A inteligibilidade dos seres é o que faz também a sua analogia, a sua polivalência. A noção de ser vale para todas as cousas, mas a títulos diversos, a partir do ato do conhecimento, em que se afirma um sujeito e um objeto (ob-iectum) e pela diversidade das essências, que fazem com que um homem seja um homem e uma árvore, uma árvore; o ser, que em tudo se encontra, se encontra sempre de modo diverso, uma série de existências limitadas pelo campo das essências, caso contrário, se o ser não fosse análogo, um homem poderia ser uma árvore e uma árvore um homem. A universalidade dos praedicabilia supõe a analogia dos seres. De fato, para que o ser fosse unívoco, seria preciso que uma só essência fosse a essência de todos os seres, quando, em substância, os seres se distinguem por uma diversidade essencial de estrutura12. Quer dizer que o ser implica a analogia da sua concepção lógica, como respondendo a uma verdade ontológica.

De fato, a essentia, — ontos on — é o que faz com que uma cousa seja o que é. A essência foi pelos escolásticos denominada quidditas, o que ao mesmo tempo implica o significado de uma substância essencial, dada com a sua existência. É pela essência dada com a sua existência e não apenas pelos acidentes que uma pedra se distingue de uma árvore. E se os seres se distinguem essencialmente, o ser só se pode dizer analogicamente dos seres em essência e em existência. As propriedades dos seres, mesmo as propriedades essenciais, não constituem o ser, mas apenas o caracterizam, decorrem da essência, não são a essência. Uma cousa não é o que é em virtude das suas propriedades (se bem que pelas propriedades seja conhecida) senão que, essas propriedades são como são, por causa de uma determinada essência.

De fato, uma essência se distingue das suas propriedades e dos seus conceitos: as propriedades são seres em outrem, estão na essência e os conceitos se predicam da essência. A qualidade é o que se afirma como existente num ser e o conceito é o que a minha inteligência, adaptando-se à inteligibilidade do objeto, afirma de um ser. O que existe não é assim o archétypo, — homem em geral — mas sim este ou aquele homem em particular. O conceito universal, o que se predica de alguma cousa está presente nos sujeitos particulares, que são as realidades existentes. Se pois, a realidade não é o predicável, mas sim a substância da qual se predica, logo se vê que a realidade não poderia ser um conjunto de acidentes, nem um conceito, nem uma ideia. A realidade é uma realidade substancial.13

Se a realidade fosse um conceito, então o supremo resultado da sabedoria, seria a redução do mundo a uma fórmula qualquer físico-teórica (v. g. a fórmula da relatividade geral). Mas essa fórmula, — parafraseando Karl Jaspers, — está no mundo e não é o mundo; e quantas fórmulas queiramos inventar, essas fórmulas sempre estarão no mundo e nunca serão o mundo, porque o mundo não é somente essência separada da existência, mas é existência atual da essência.
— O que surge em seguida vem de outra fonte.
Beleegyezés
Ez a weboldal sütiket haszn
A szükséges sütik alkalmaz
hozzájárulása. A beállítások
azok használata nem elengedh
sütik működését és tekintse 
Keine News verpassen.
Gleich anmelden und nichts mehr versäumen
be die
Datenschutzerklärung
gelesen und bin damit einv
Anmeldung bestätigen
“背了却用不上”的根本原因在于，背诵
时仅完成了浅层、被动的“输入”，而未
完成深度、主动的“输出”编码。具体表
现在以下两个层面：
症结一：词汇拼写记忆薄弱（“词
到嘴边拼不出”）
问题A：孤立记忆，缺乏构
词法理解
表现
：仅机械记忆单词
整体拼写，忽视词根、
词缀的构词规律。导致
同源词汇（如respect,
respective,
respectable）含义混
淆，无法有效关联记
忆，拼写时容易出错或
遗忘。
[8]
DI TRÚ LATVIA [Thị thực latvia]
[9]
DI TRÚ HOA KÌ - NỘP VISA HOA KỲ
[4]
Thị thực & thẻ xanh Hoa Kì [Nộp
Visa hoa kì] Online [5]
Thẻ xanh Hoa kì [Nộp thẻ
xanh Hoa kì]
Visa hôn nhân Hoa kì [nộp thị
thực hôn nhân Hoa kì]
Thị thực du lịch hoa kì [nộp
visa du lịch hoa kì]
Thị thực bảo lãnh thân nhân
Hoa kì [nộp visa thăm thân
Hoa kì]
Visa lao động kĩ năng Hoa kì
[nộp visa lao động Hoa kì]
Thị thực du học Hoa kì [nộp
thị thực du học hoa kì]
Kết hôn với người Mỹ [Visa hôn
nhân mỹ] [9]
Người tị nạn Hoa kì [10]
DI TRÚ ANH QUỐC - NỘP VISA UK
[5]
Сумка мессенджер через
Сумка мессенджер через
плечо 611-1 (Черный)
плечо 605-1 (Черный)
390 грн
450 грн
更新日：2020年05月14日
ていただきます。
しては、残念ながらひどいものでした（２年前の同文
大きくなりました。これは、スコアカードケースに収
E ainda que o mundo fosse apenas essência sem existência, as fórmulas poderiam — talvez — exprimir a essência, mas não seriam a essência. E é por este motivo também que as ciências nunca esgotarão a realidade e ficarão sempre na superfície dos progressos por substituição e tenderão sempre a falsificar a realidade, separando aspectos abstraídos do ser, isolando-os do ser e querendo depois apresentar esses aspectos como sendo o mesmo ser.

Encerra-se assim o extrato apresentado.